» **WHAT TO PRODUCE**
Keep the pictures out and restate every record exactly.

▼▼▼

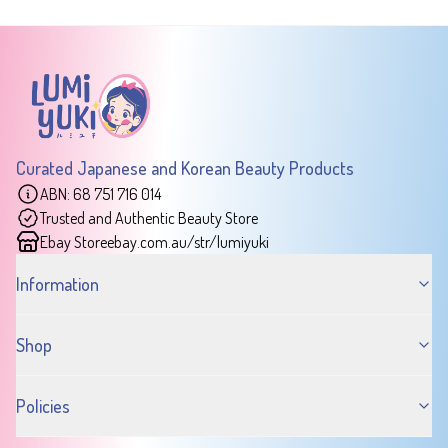
Curated Japanese and Korean Beauty Products
ABN: 68 751 716 014
Trusted and Authentic Beauty Store
Ebay Store
ebay.com.au/str/lumiyuki
Information
Shop
Policies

▲▲▲

» **OUTPUT OF THE TASK**
Curated Japanese and Korean Beauty Products
ABN: 68 751 716 014
Trusted and Authentic Beauty Store
Ebay Store
ebay.com.au/str/lumiyuki
Information
Shop
Policies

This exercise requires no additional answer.